Немцы, проживавшие в Бизонии, далеко не сразу почувствовали не себе плоды нового курса Запада в германском вопросе. Их будничная жизнь продолжала определяться борьбой за существование. Кризис 1946/1947 гг. стал самым жестоким за все послевоенные годы. Нехватка угля, поставлявшегося в счет репараций, и продовольствия (его конфискованные запасы кончились, поставки из Восточной Германии прекратились, а крестьяне уклонялись от продажи плодов своего труда по заниженным ценам) в условиях необычно суровой зимы привели к массовому голоду, которого население Германии не знало и в годы войны. Немалую долю ответственности за такое развитие событий несло сохранение западными оккупационными властями основ принудительной экономики, появившейся в годы войны. Ее отличала замена рыночных механизмов административным контролем за сферой производства и потребления. «Экономический дирижизм на три года пережил нацистское государство» (А. Мюллер-Армак).
Система, сносно функционировавшая на исходе «третьего рейха», отказывалась работать в условиях оккупационного режима. Только в хозяйственных ведомствах Бизонии работало несколько тысяч чиновников, учитывавших и распределявших абсолютно все вплоть до бритвенных лезвий и детских колясок. Коррупция административного аппарата стала притчей во языцех, сокрытие товаров от учета – любимым занятием фабрикантов и торговцев. Неизбежное в условиях тотального дефицита сохранение карточной системы не спасало положения. Особенно туго приходилось рабочим и служащим, жившим на замороженную с 1936 г. зарплату, выдававшуюся к тому же в обесцененных рейхсмарках. Чтобы прокормить семью, приходилось отправляться на «черный рынок», цена килограмма масла на котором превышала среднемесячную зарплату. Здесь, в теневой сфере экономики (зачастую не без участия сотрудников оккупационной администрации) в те годы создавались целые состояния. Чтобы удержаться на плаву, предприятия занимались бартерной торговлей, выдавали зарплату своему персоналу произведенной продукцией.
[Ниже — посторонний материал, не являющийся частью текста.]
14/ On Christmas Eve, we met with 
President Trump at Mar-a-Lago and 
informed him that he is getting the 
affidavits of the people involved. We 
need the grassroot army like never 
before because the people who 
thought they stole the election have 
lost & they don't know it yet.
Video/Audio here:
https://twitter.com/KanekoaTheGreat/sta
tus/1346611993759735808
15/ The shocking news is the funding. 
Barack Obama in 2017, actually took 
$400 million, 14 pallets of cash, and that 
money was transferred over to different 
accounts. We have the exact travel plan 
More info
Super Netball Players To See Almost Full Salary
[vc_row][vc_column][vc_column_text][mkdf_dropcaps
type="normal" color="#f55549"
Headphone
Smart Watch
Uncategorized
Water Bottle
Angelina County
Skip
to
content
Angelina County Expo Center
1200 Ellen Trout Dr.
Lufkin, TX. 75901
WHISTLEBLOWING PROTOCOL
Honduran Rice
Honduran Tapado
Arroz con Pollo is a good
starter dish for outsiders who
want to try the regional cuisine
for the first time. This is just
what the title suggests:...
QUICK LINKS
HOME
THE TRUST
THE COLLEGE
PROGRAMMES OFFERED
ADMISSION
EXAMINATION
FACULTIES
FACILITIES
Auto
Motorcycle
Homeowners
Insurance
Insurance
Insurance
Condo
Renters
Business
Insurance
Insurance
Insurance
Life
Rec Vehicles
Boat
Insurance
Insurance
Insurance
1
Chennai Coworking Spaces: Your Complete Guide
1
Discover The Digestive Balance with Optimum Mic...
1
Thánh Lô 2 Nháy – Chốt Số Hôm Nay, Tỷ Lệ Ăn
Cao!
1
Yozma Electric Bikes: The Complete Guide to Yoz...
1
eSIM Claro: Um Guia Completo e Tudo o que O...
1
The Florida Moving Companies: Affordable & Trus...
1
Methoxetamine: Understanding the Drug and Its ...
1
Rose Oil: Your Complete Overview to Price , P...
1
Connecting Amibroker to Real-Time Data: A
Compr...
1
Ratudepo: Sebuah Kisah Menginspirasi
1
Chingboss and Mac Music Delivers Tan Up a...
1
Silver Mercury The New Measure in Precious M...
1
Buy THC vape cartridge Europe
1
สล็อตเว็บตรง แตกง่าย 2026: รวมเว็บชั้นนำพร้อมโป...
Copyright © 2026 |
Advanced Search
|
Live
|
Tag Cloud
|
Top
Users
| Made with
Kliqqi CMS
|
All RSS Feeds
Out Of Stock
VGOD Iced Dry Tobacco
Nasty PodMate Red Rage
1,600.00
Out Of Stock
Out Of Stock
В условиях, когда самой твердой валютой являлись американские сигареты и шоколад, в послевоенном обществе начала складываться новая иерархия. Наверху оказались те, кто имел доступ к закрытым магазинам и складам военных администраций, затем шли предприниматели и ремесленники, производившие из доступного сырья предметы первой необходимости от буржуек до зажигалок, наконец, крестьяне, вернувшиеся к натуральному хозяйству и без труда выменивавшие у горожан, осаждавших деревни, любые предметы роскоши. У подножия социальной пирамиды оставались инвалиды войны, жившие на мизерное пособие, потерявшие нажитое переселенцы, индустриальные рабочие и служащие, не имевшие доступа к контролю за товарными потоками. Излишне говорить о том, какое влияние принудительная экономика первых послевоенных лет оказывала на состояние умов большинства населения. Немцев «мариновали» до тех пор, пока у них не выветрились социалистические настроения. Попытки обобществления тяжелой промышленности, прежде всего в Руре, были свернуты англичанами со ссылками на недопустимость экспериментов в условиях жестокого дефицита угля и стали. Американская военная администрация действовала более жесткими методами, отменив аналогичный закон, принятый в Гессене, хотя вопрос о социализации стоял отдельным пунктом конституционного референдума, проведенного в этой земле 1 декабря 1946 г.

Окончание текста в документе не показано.